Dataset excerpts
------

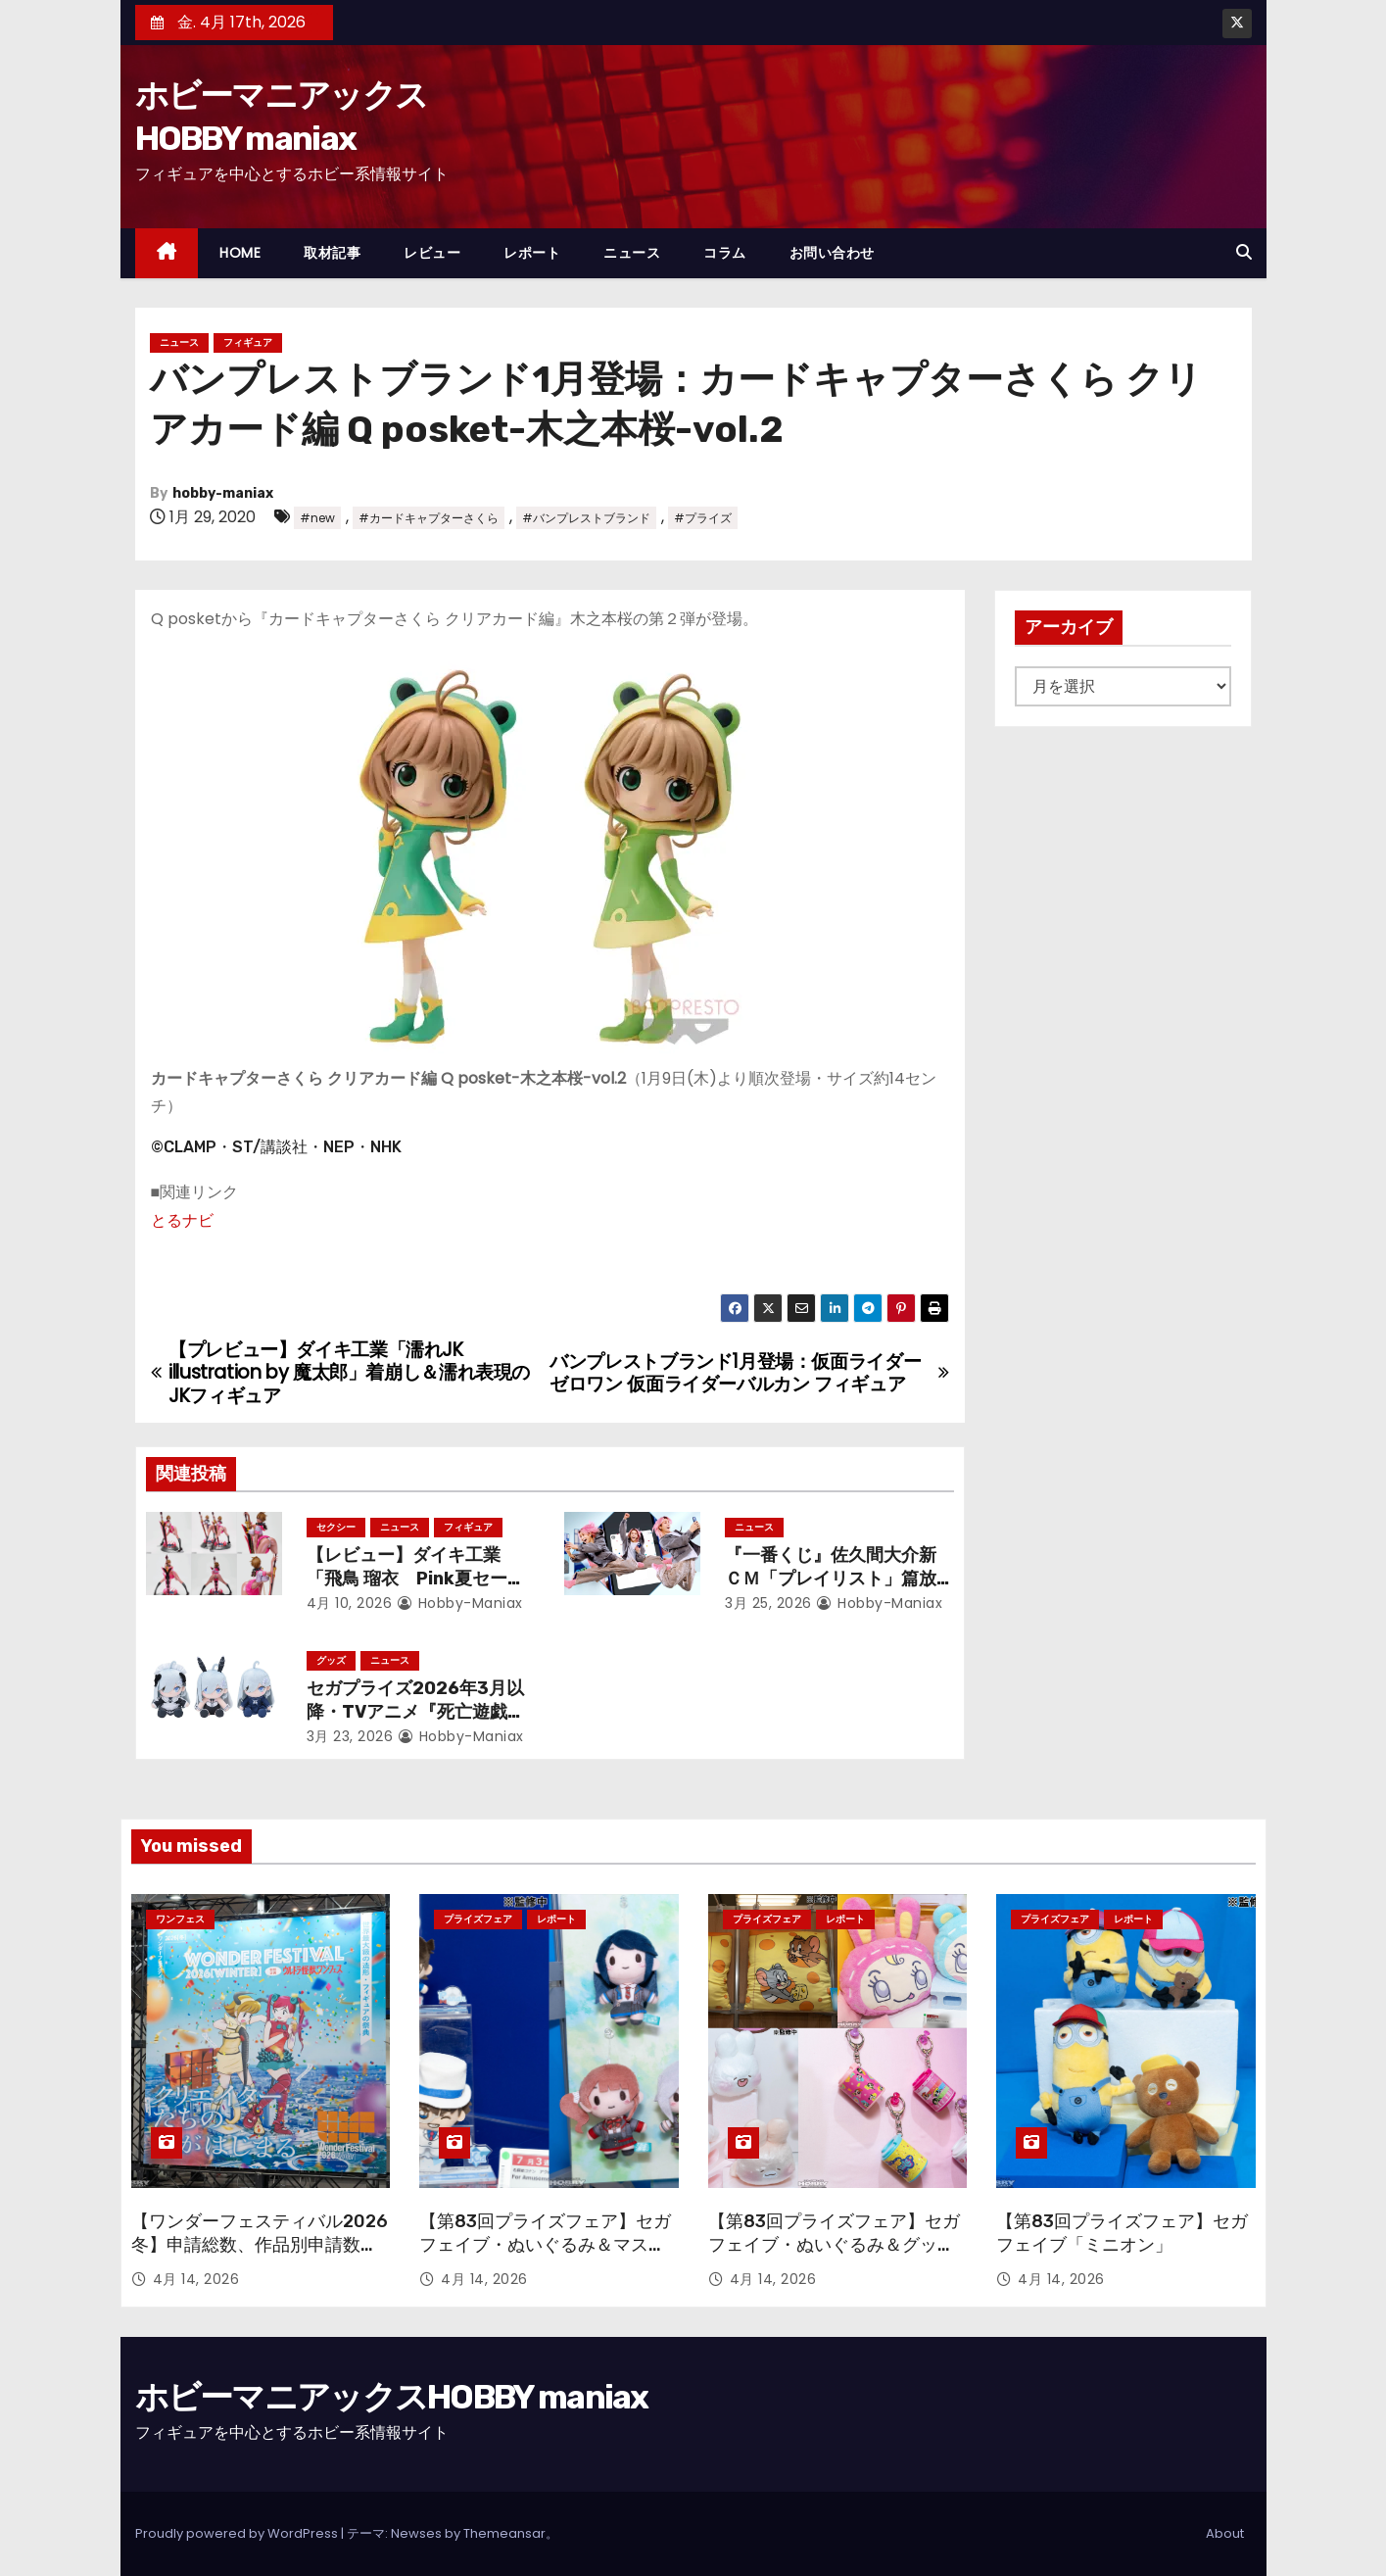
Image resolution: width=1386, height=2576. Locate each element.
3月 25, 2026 (768, 1603)
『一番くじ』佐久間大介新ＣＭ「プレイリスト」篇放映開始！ (830, 1578)
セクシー (336, 1527)
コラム (724, 253)
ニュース (631, 253)
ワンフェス (180, 1919)
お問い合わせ (832, 253)
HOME (240, 253)
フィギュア (247, 342)
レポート (531, 253)
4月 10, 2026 (350, 1603)
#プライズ (703, 518)
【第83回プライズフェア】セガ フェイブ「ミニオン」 (1122, 2233)
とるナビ (182, 1220)
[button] (1244, 252)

------

== BRIEF ==
When you copy the records above, keep every word exact but leave out the pictures.

== SOLUTION ==
Image resolution: width=1386, height=2576. Locate each element.
3月 25, 2026 (768, 1603)
『一番くじ』佐久間大介新ＣＭ「プレイリスト」篇放映開始！ (830, 1578)
セクシー (336, 1527)
コラム (724, 253)
ニュース (631, 253)
ワンフェス (180, 1919)
お問い合わせ (832, 253)
HOME (240, 253)
フィギュア (247, 342)
レポート (531, 253)
4月 10, 2026 (350, 1603)
#プライズ (703, 518)
【第83回プライズフェア】セガ フェイブ「ミニオン」 (1122, 2233)
とるナビ (182, 1220)
[button] (1244, 252)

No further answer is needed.